Managing database transactions and handling Large Objects from Python

By: Przemyslaw Piotrowski
To read more DBA articles, visit http://dba.fyicenter.com/article/

Transactions encompass a set of SQL statements that constitute a single logical operation inside the database, e.g. a money transfer or a credit card payment. The whole point of aggregating SQL statements into logical groups depends on the fact that the transaction either succeeds, committing the changes, or fails, withdrawing results of the inner SQL, as a whole. With Python you can take advantage of all the benefits of atomicity, consistency, isolation and durability which Oracle database has to offer.

Large Objects enable storing huge amounts of data in a single column (up to 128TB as of Oracle Databaase 11g) but such flexibility comes at a cost, as techniques for accessing and manipulating LOBs are different from regular query methods.

Note: Python's 2.x branch has been upgraded to 2.6 and cx_Oracle module advanced to 5.0. These will be ones used in MO+P from now on. Moreover, this tutorial remains being based on the HR schema available in Oracle Database 10g Release 2 Express Edition. It's All About ACID

A database transaction is a logical group of statements characterized by four essential properties:
* Atomicity: all of the operations succeed or fail as a whole
* Consistency: committing transaction cannot result in data corruption
* Isolation: other transactions remain unaware of transaction's execution
* Durability: operations committed within transaction will prevail database crash.

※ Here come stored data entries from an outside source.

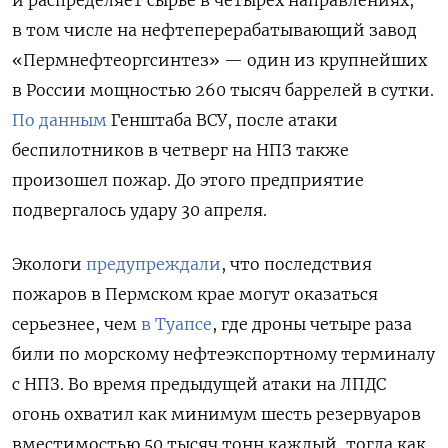
и
распределяет сырье в четырех направлениях,
в том числе на н
ефтеперерабатывающий завод
«Пермнефтеоргсинтез»
— один из крупнейших
в России мощностью 260 тысяч баррелей в сутки.
По данным
Генштаба ВСУ, после атаки
беспилотников в четверг на НПЗ также
произошел пожар. До этого предприятие
подвергалось удару 30 апреля.
Экологи
предупреждали
, что последствия
пожаров в Пермском крае могут оказаться
серьезнее, чем
в Туапсе
, где дроны четыре раза
били по морскому нефтеэкспортному терминалу
с НПЗ. Во время предыдущей атаки на ЛПДС
огонь охватил как минимум шесть резервуаров
вместимостью 50 тысяч тонн каждый, тогда как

The Python Oracle database API offers a natural way of handling transactions so that logical operations on data could be stored inside the database rollback segments waiting for a final decision to commit or roll back the whole group of statements.

A transaction is started with the first SQL statement reaching the database via the cursor.execute() method. A new transaction can be started explicitly using the db.begin() method, under the condition that no other transaction hasn't been started from the session. For maximum consistency cx_Oracle rolls back all transactions by default when the connection object is closed or deleted.

The cx_Oracle.Connection.autocommit attribute can still be set to 1 making Oracle commit every single statement issued through the cursor.execute* family of methods. Another thing developers should be aware of is the fact that because Oracle's DDLs are not transactional, all DDL statements implicitly commit. And lastly, contrary to SQL*Plus, closing the connection with db.close() doesn't commit the on-going transaction.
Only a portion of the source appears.